Shares in German chemicals and pharmaceuticals giant Bayer tumbled more than 10% as markets opened Monday, as investors reacted to a shock US ruling against freshly-acquired Monsanto.
Stock in the Leverkusen-based group fell 10.4% to €83.61 around 08:25 am, after a California jury on Friday awarded a dying groundskeeper damages of almost $290m, saying Monsanto should have warned buyers that its flagship Roundup weedkiller could cause cancer.
While observers have predicted thousands of other claims could follow, Bayer said the jury's findings went against scientific evidence and that other courts might "arrive at different conclusions".
Groundskeeper Dewayne Johnson, diagnosed in 2014 with non-Hodgkin's lymphoma - a cancer that affects white blood cells - says he repeatedly used a professional form of Roundup while working at a school in Benicia, California.

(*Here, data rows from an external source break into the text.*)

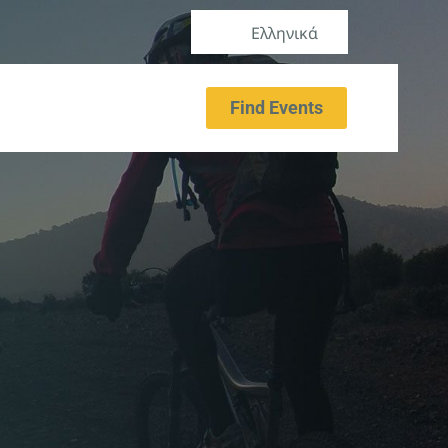
Ελληνικά
Find Events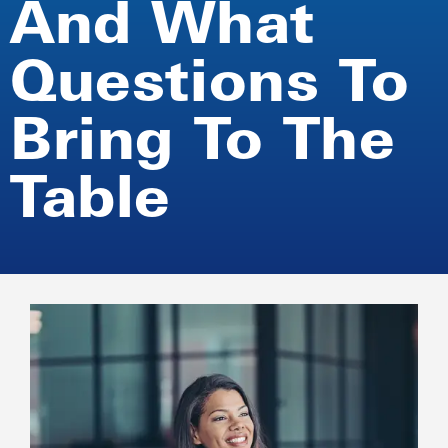
And What
Questions To
Bring To The
Table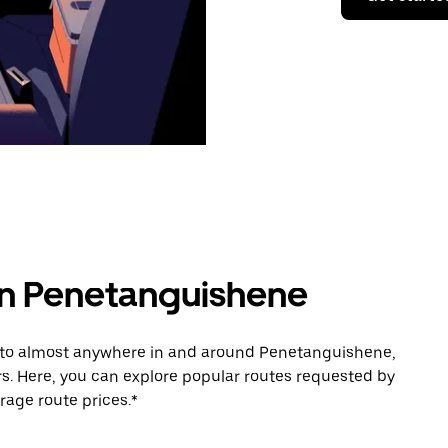
 in Penetanguishene
e to almost anywhere in and around Penetanguishene,
s. Here, you can explore popular routes requested by
rage route prices.*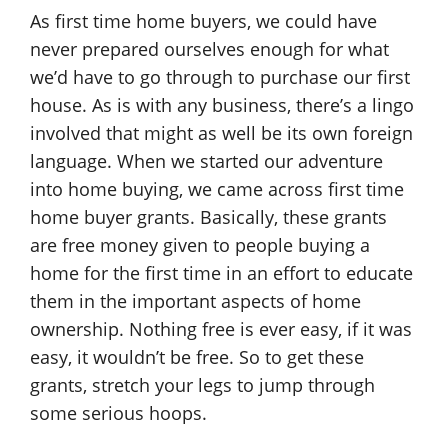
As first time home buyers, we could have
never prepared ourselves enough for what
we’d have to go through to purchase our first
house. As is with any business, there’s a lingo
involved that might as well be its own foreign
language. When we started our adventure
into home buying, we came across first time
home buyer grants. Basically, these grants
are free money given to people buying a
home for the first time in an effort to educate
them in the important aspects of home
ownership. Nothing free is ever easy, if it was
easy, it wouldn’t be free. So to get these
grants, stretch your legs to jump through
some serious hoops.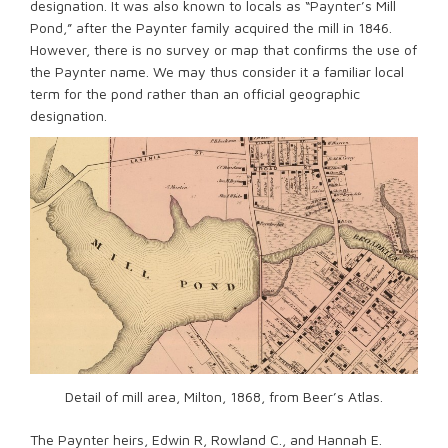
designation. It was also known to locals as “Paynter’s Mill
Pond,” after the Paynter family acquired the mill in 1846.
However, there is no survey or map that confirms the use of
the Paynter name. We may thus consider it a familiar local
term for the pond rather than an official geographic
designation.
Detail of mill area, Milton, 1868, from Beer’s Atlas.
The Paynter heirs, Edwin R, Rowland C., and Hannah E.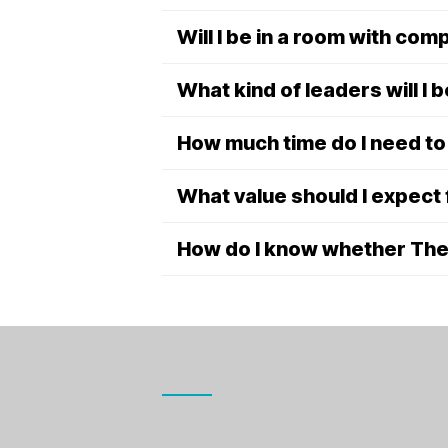
Will I be in a room with co
What kind of leaders will I b
How much time do I need t
What value should I expect
How do I know whether The C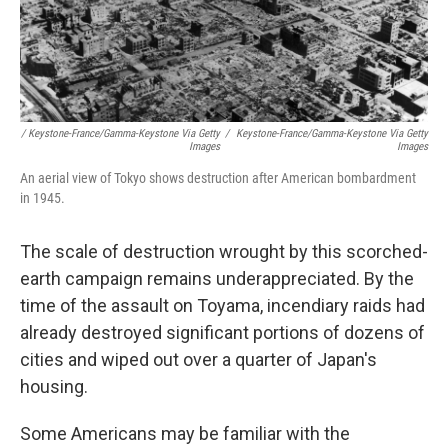
/ Keystone-France/Gamma-Keystone Via Getty
/
Keystone-France/Gamma-Keystone Via Getty
Images
Images
An aerial view of Tokyo shows destruction after American bombardment
in 1945.
The scale of destruction wrought by this scorched-
earth campaign remains underappreciated. By the
time of the assault on Toyama, incendiary raids had
already destroyed significant portions of dozens of
cities and wiped out over a quarter of Japan's
housing.
Some Americans may be familiar with the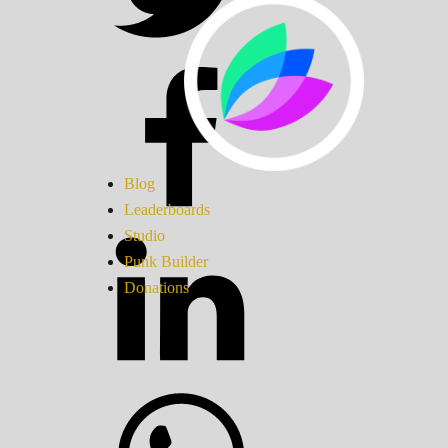
Blog
Leaderboards
Studio
Punk Builder
Donations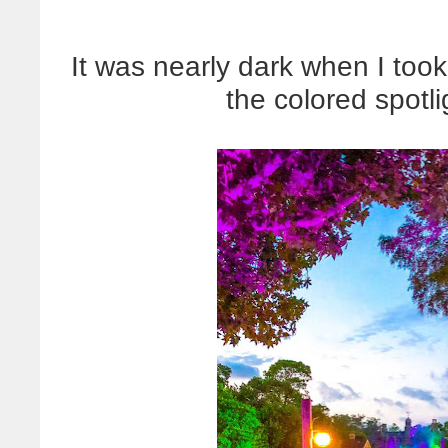
It was nearly dark when I took
the colored spotl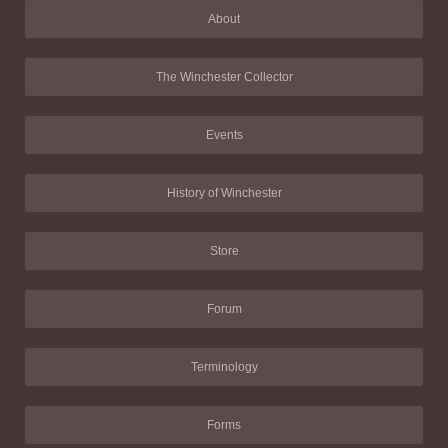
About
The Winchester Collector
Events
History of Winchester
Store
Forum
Terminology
Forms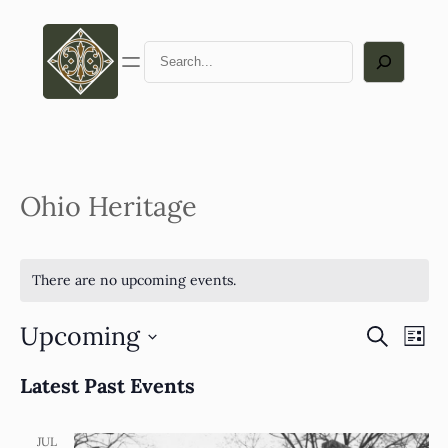
Search
Ohio Heritage
There are no upcoming events.
Upcoming
Eve
Ev
Search
List
Select
Vi
Latest Past Events
Sea
date.
Na
JUL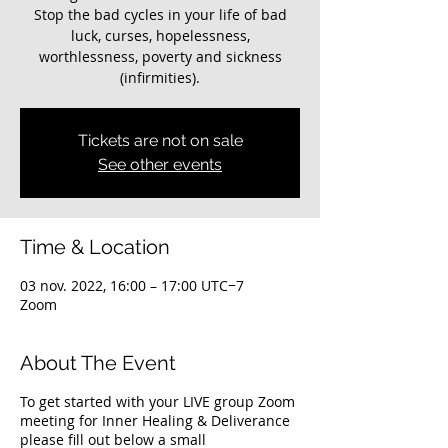
Stop the bad cycles in your life of bad
luck, curses, hopelessness,
worthlessness, poverty and sickness
(infirmities).
Tickets are not on sale
See other events
Time & Location
03 nov. 2022, 16:00 – 17:00 UTC−7
Zoom
About The Event
To get started with your LIVE group Zoom
meeting for Inner Healing & Deliverance
please fill out below a small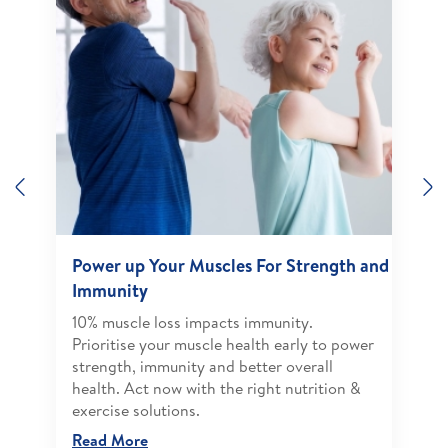
Previous
N
Power up Your Muscles For Strength and
Immunity
10% muscle loss impacts immunity.
Prioritise your muscle health early to power
strength, immunity and better overall
health. Act now with the right nutrition &
exercise solutions.
Read More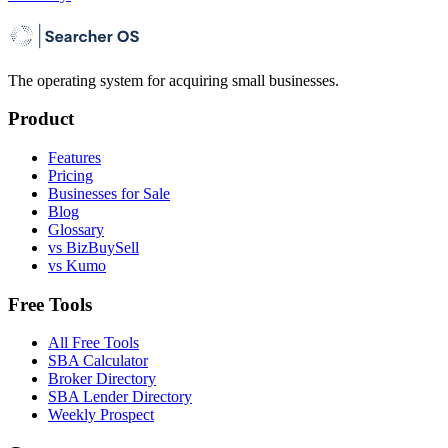
The operating system for acquiring small businesses.
Product
Features
Pricing
Businesses for Sale
Blog
Glossary
vs BizBuySell
vs Kumo
Free Tools
All Free Tools
SBA Calculator
Broker Directory
SBA Lender Directory
Weekly Prospect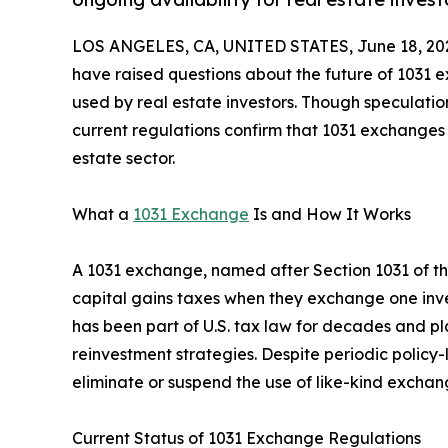
LOS ANGELES, CA, UNITED STATES, June 18, 20
have raised questions about the future of 1031 e
used by real estate investors. Though speculatio
current regulations confirm that 1031 exchanges
estate sector.
What a
1031 Exchange
Is and How It Works
A 1031 exchange, named after Section 1031 of th
capital gains taxes when they exchange one inves
has been part of U.S. tax law for decades and pla
reinvestment strategies. Despite periodic policy-
eliminate or suspend the use of like-kind exchan
Current Status of 1031 Exchange Regulations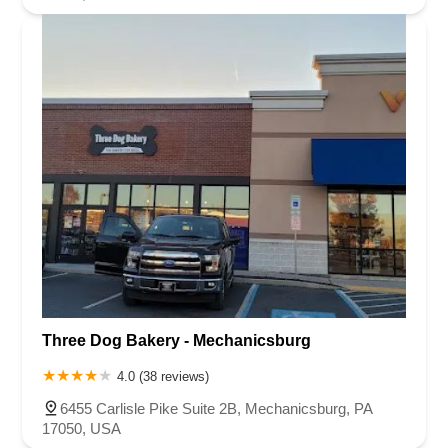
Three Dog Bakery - Mechanicsburg
4.0 (38 reviews)
6455 Carlisle Pike Suite 2B, Mechanicsburg, PA
17050, USA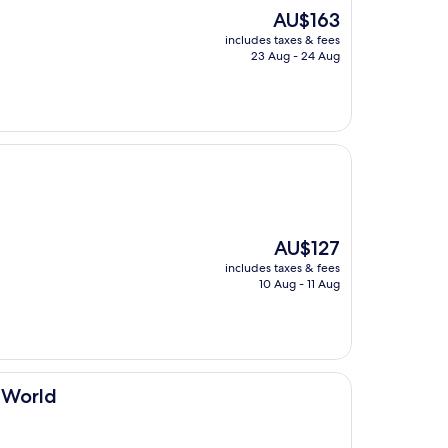
The
AU$163
price
includes taxes & fees
is
23 Aug - 24 Aug
AU$163
The
AU$127
price
includes taxes & fees
is
10 Aug - 11 Aug
AU$127
e World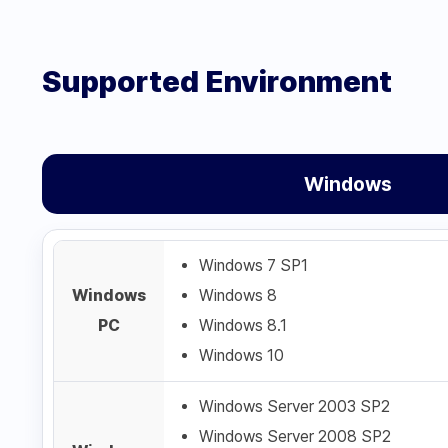
Supported Environment
Windows
Windows 7 SP1
Windows
Windows 8
PC
Windows 8.1
Windows 10
Windows Server 2003 SP2
Windows Server 2008 SP2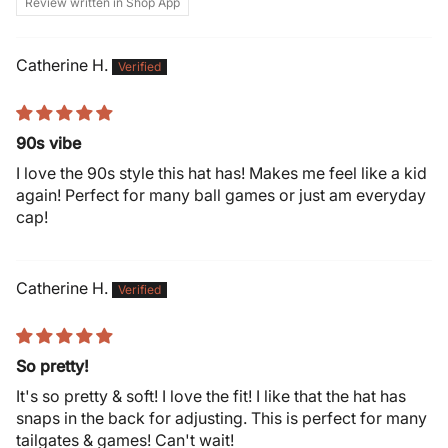
Review written in Shop App
Catherine H.
90s vibe
I love the 90s style this hat has! Makes me feel like a kid
again! Perfect for many ball games or just am everyday
cap!
Catherine H.
So pretty!
It's so pretty & soft! I love the fit! I like that the hat has
snaps in the back for adjusting. This is perfect for many
tailgates & games! Can't wait!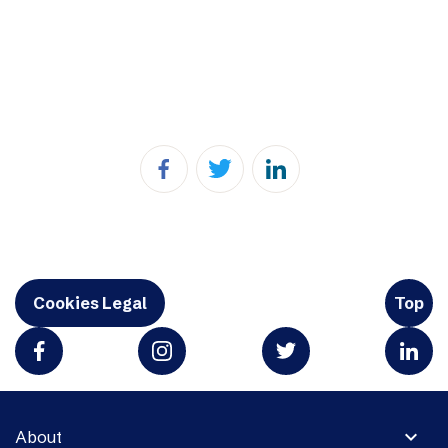
Cookies Legal
Top
expand_more
About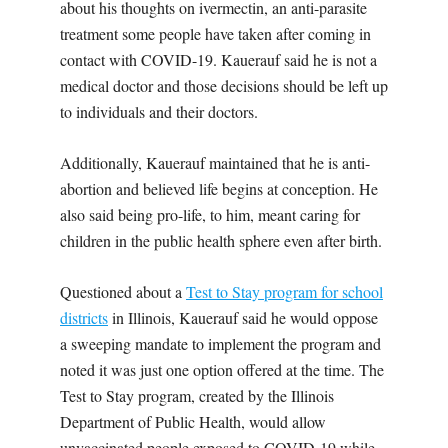
about his thoughts on ivermectin, an anti-parasite
treatment some people have taken after coming in
contact with COVID-19. Kauerauf said he is not a
medical doctor and those decisions should be left up
to individuals and their doctors.
Additionally, Kauerauf maintained that he is anti-
abortion and believed life begins at conception. He
also said being pro-life, to him, meant caring for
children in the public health sphere even after birth.
Questioned about a
Test to Stay program for school
districts
in Illinois, Kauerauf said he would oppose
a sweeping mandate to implement the program and
noted it was just one option offered at the time. The
Test to Stay program, created by the Illinois
Department of Public Health, would allow
unvaccinated people exposed to COVID-19 while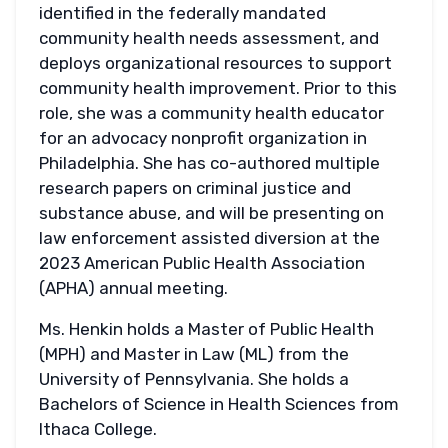
identified in the federally mandated
community health needs assessment, and
deploys organizational resources to support
community health improvement. Prior to this
role, she was a community health educator
for an advocacy nonprofit organization in
Philadelphia. She has co-authored multiple
research papers on criminal justice and
substance abuse, and will be presenting on
law enforcement assisted diversion at the
2023 American Public Health Association
(APHA) annual meeting.
Ms. Henkin holds a Master of Public Health
(MPH) and Master in Law (ML) from the
University of Pennsylvania. She holds a
Bachelors of Science in Health Sciences from
Ithaca College.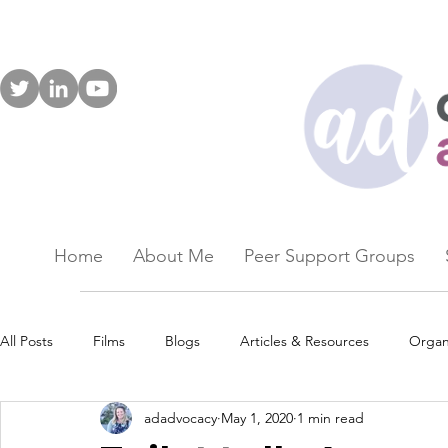
Home
About Me
Peer Support Groups
All Posts
Films
Blogs
Articles & Resources
Organ
adadvocacy
May 1, 2020
1 min read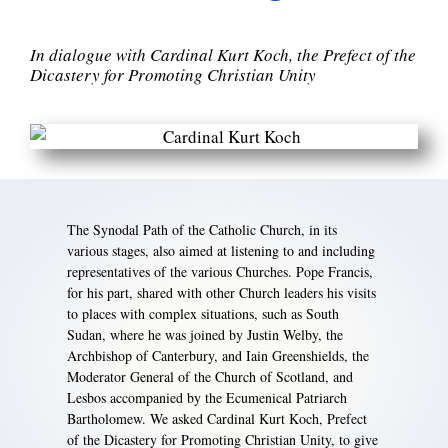
In dialogue with Cardinal Kurt Koch, the Prefect of the
Dicastery for Promoting Christian Unity
The Synodal Path of the Catholic Church, in its
various stages, also aimed at listening to and including
representatives of the various Churches. Pope Francis,
for his part, shared with other Church leaders his visits
to places with complex situations, such as South
Sudan, where he was joined by Justin Welby, the
Archbishop of Canterbury, and Iain Greenshields, the
Moderator General of the Church of Scotland, and
Lesbos accompanied by the Ecumenical Patriarch
Bartholomew. We asked Cardinal Kurt Koch, Prefect
of the Dicastery for Promoting Christian Unity, to give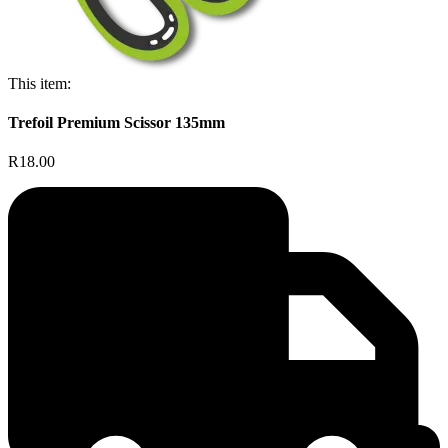
This item:
Trefoil Premium Scissor 135mm
R18.00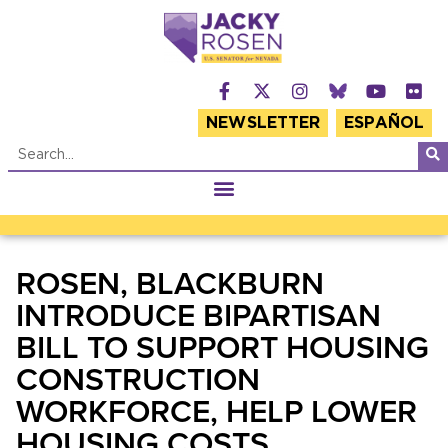
NEWSLETTER
ESPAÑOL
ROSEN, BLACKBURN
INTRODUCE BIPARTISAN
BILL TO SUPPORT HOUSING
CONSTRUCTION
WORKFORCE, HELP LOWER
HOUSING COSTS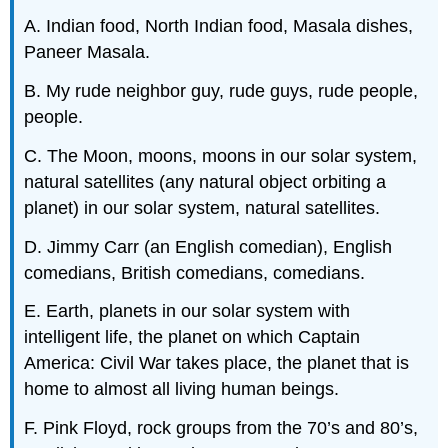
A. Indian food, North Indian food, Masala dishes,
Paneer Masala.
B. My rude neighbor guy, rude guys, rude people,
people.
C. The Moon, moons, moons in our solar system,
natural satellites (any natural object orbiting a
planet) in our solar system, natural satellites.
D. Jimmy Carr (an English comedian), English
comedians, British comedians, comedians.
E. Earth, planets in our solar system with
intelligent life, the planet on which Captain
America: Civil War takes place, the planet that is
home to almost all living human beings.
F. Pink Floyd, rock groups from the 70’s and 80’s,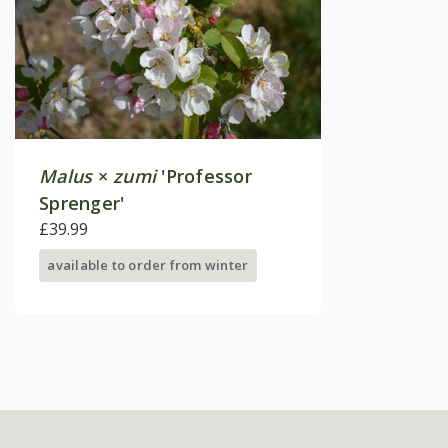
Malus
×
zumi
'Professor
Sprenger'
£39.99
available to order from winter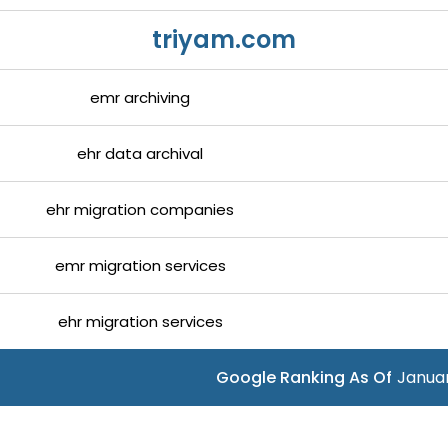
triyam.com
emr archiving
ehr data archival
ehr migration companies
emr migration services
ehr migration services
Google Ranking As Of
Januar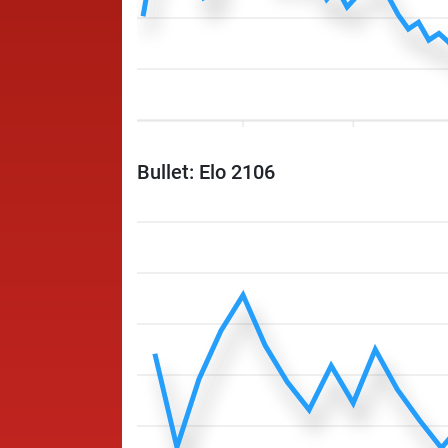
Bullet: Elo 2106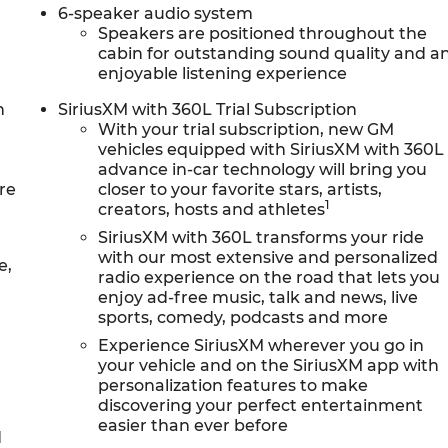
6-speaker audio system
Speakers are positioned throughout the
cabin for outstanding sound quality and a
enjoyable listening experience
n
SiriusXM with 360L Trial Subscription
With your trial subscription, new GM
vehicles equipped with SiriusXM with 360L
advance in-car technology will bring you
re
closer to your favorite stars, artists,
1
creators, hosts and athletes
SiriusXM with 360L transforms your ride
with our most extensive and personalized
e,
radio experience on the road that lets you
enjoy ad-free music, talk and news, live
sports, comedy, podcasts and more
Experience SiriusXM wherever you go in
your vehicle and on the SiriusXM app with
personalization features to make
discovering your perfect entertainment
easier than ever before
d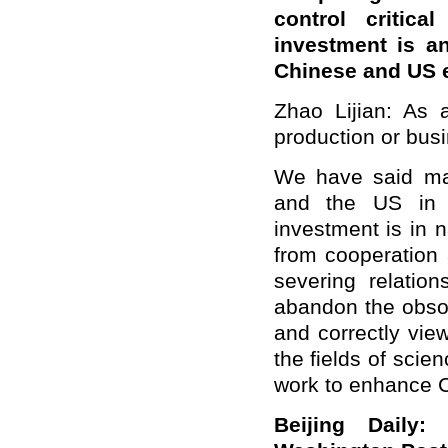
control critica
investment is an
Chinese and US
Zhao Lijian: As 
production or bus
We have said ma
and the US in v
investment is in 
from cooperation 
severing relatio
abandon the obso
and correctly vie
the fields of sci
work to enhance C
Beijing Daily: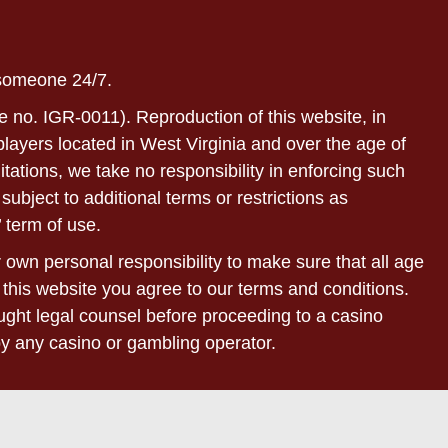
 someone 24/7.
e no. IGR-0011). Reproduction of this website, in
r players located in West Virginia and over the age of
itations, we take no responsibility in enforcing such
subject to additional terms or restrictions as
 term of use.
ur own personal responsibility to make sure that all age
 this website you agree to our terms and conditions.
sought legal counsel before proceeding to a casino
by any casino or gambling operator.
bsites of our affiliated partners. Withdrawal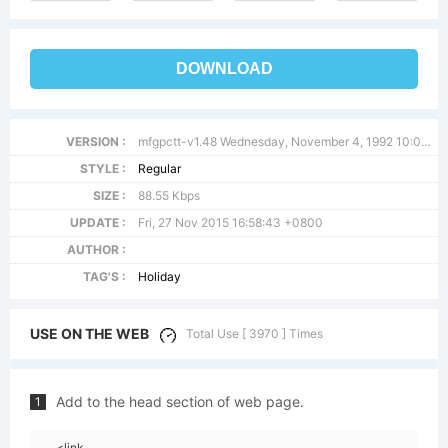
DOWNLOAD
VERSION :
mfgpctt-v1.48 Wednesday, November 4, 1992 10:09:42 am (EST)
STYLE :
Regular
SIZE :
88.55 Kbps
UPDATE :
Fri, 27 Nov 2015 16:58:43 +0800
AUTHOR :
TAG'S :
Holiday
USE ON THE WEB
Total Use [ 3970 ] Times
Add to the head section of web page.
1
<link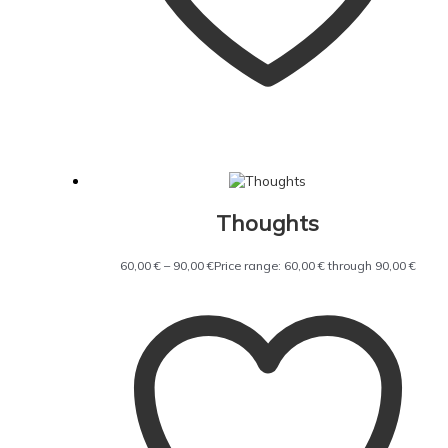
Thoughts
60,00
€
–
90,00
€
Price range: 60,00 € through 90,00 €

His lawsuit built on 2015 findings by the International Agency for Research on Cancer, part of the UN World Health Organisation, which classified Roundup's main ingredient glyphosate as a probable carcinogen, causing the state of California to follow suit.
The court decision came just weeks after Bayer sealed its mammoth takeover bid for Monsanto, one of the largest in German corporate history.
Aware of the often poisonous reputation of the US firm, which makes genetically modified seeds and "crop protection" technologies like pesticides, Bayer plans to ditch the Monsanto name once the takeover is complete.